UNC denies tenure for ‘1619 Project’ creator Nikole Hannah-Jones, prompting backlash  

Pulitzer Prize winner and MacArthur Fellow Nikole Hannah-Jones was not offered tenure from The University of North Carolina at Chapel Hill’s journalism school, following backlash from conservatives, according to NBC News.

Instead of a tenured professorship, Hannah-Jones was offered a five-year teaching contract by the Hussman School of Media and Journalism. In April, the school announced that they brought on Hannah-Jones as the Knight Chair in Race and investigative Journalism in July.

She is the first person in the role to be denied tenure by the board, The 19th reported.

Hannah-Jones created the 1619 Project for the New York Times, which teaches that the country was founded in 1619 when the first enslaved Africans were brought over and not 1776, which is commonly taught.

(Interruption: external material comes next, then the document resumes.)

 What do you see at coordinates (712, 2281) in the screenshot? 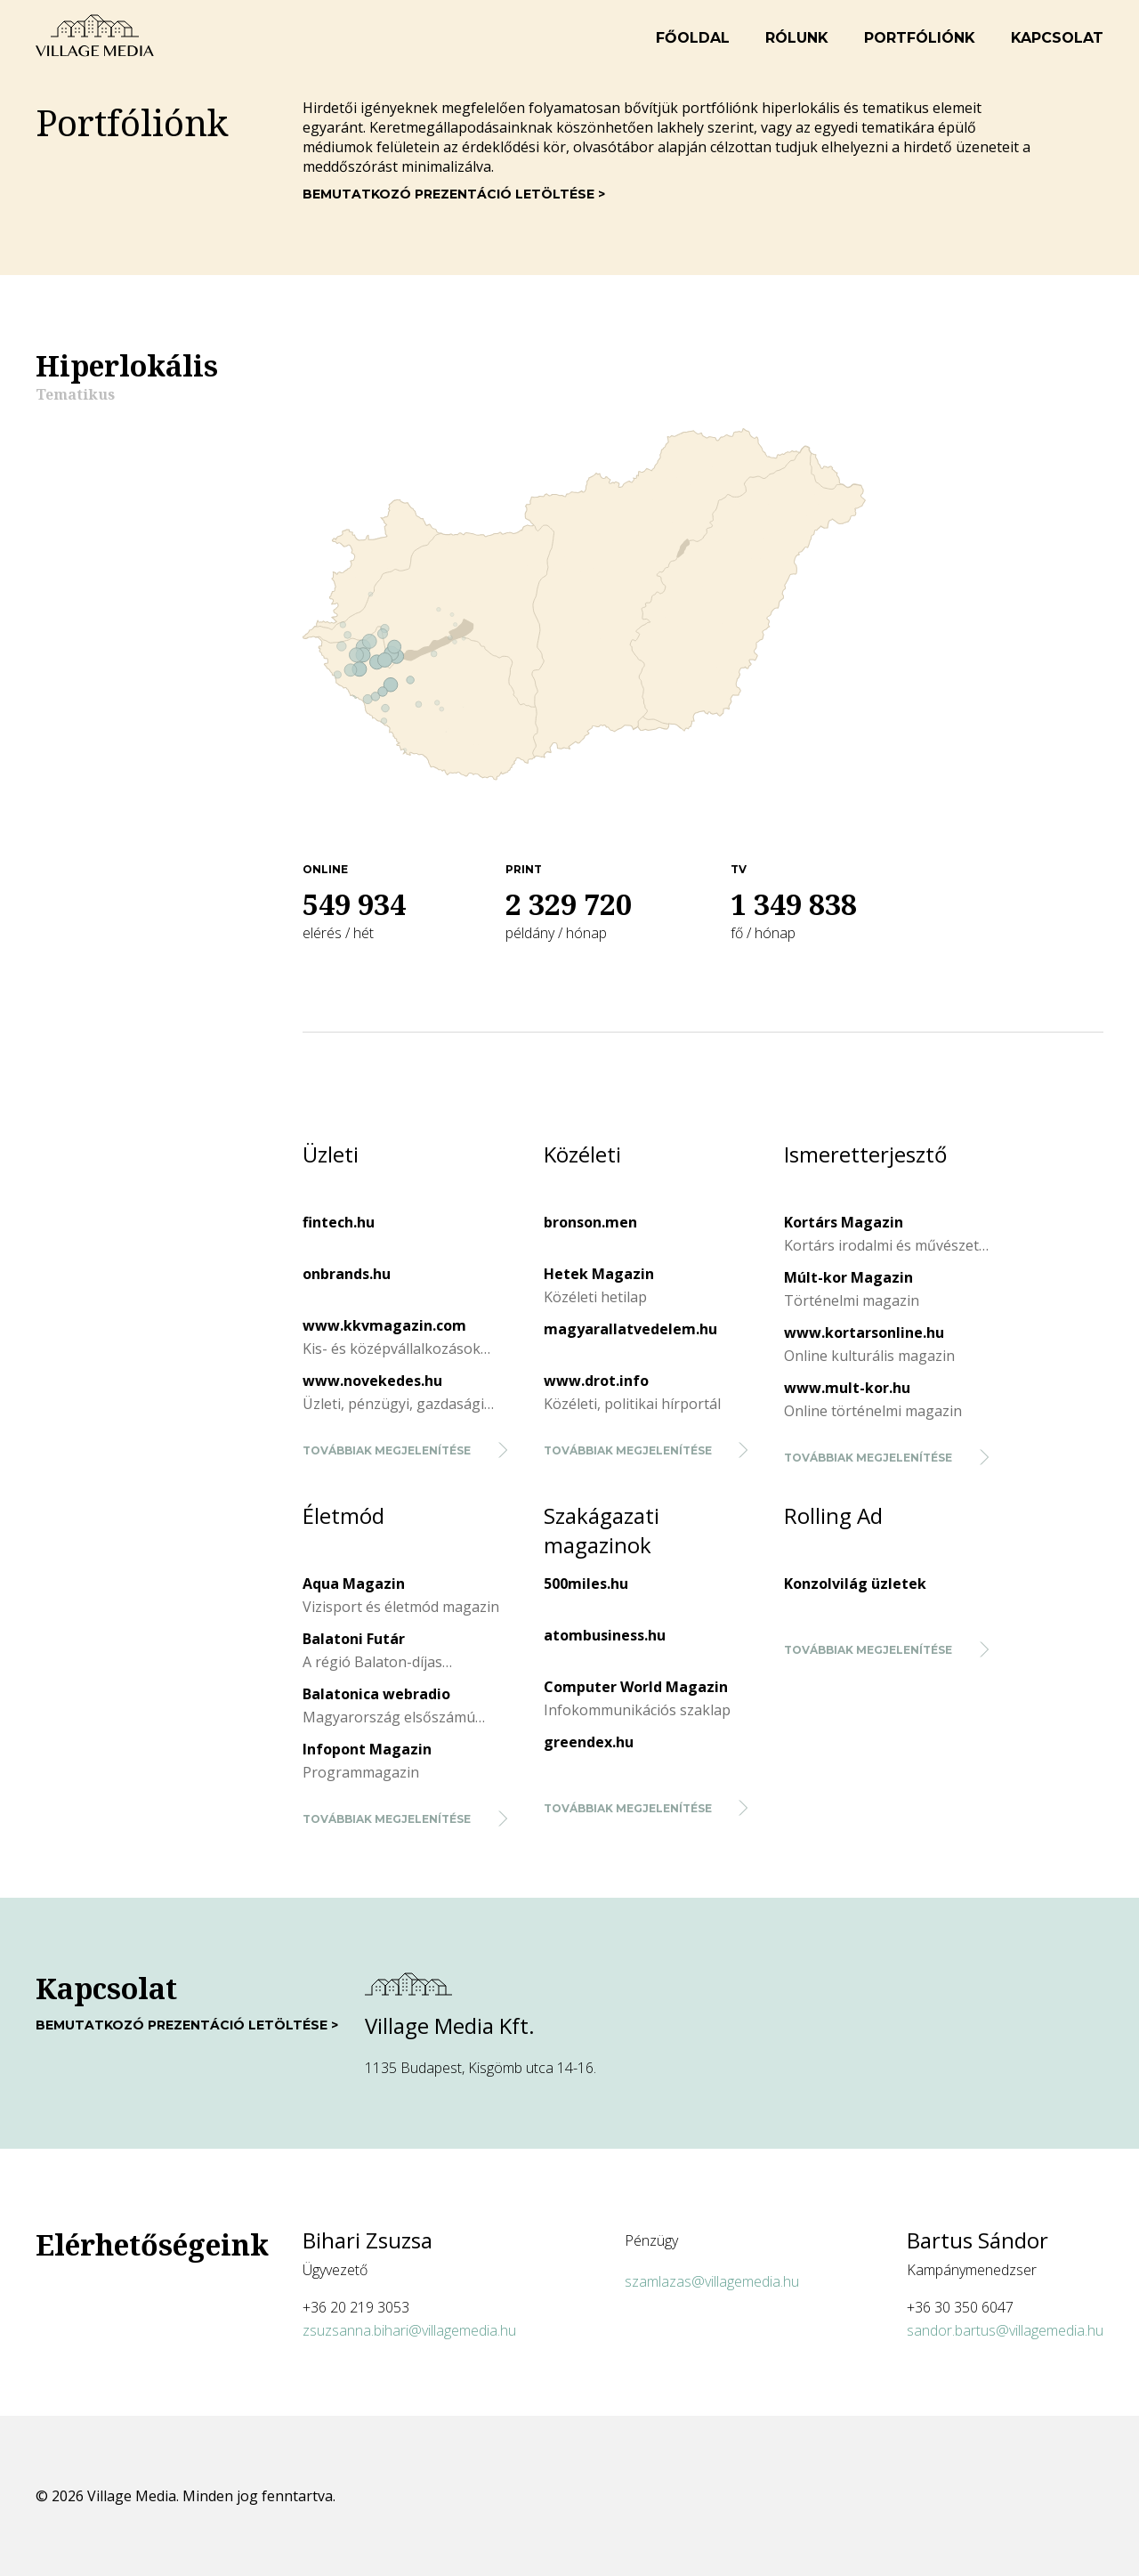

Hannah-Jones received critical acclaim for her work and was also criticized heavily by conservatives, including former President Donald Trump, who called the project “warped” and “distorted,” according to NBC News.

“This is a very political thing,” a trustee reportedly told Policy Watch. “The university and the board of trustees and the Board of Governors and the Legislature have all been getting pressure since this thing was first announced last month. There have been people writing letters and making calls, for and against. But I will leave it to you which is carrying more weight.”

Hannah Jones seemingly addressed the controversy over not making tenure in a tweet on Thursday.

“I have been overwhelmed by all the support you all have shown me,” she wrote. “It has truly fortified my spirit and my resolve. You all know that I will OK. But this fight is bigger than me, and I will try my best not to let you down.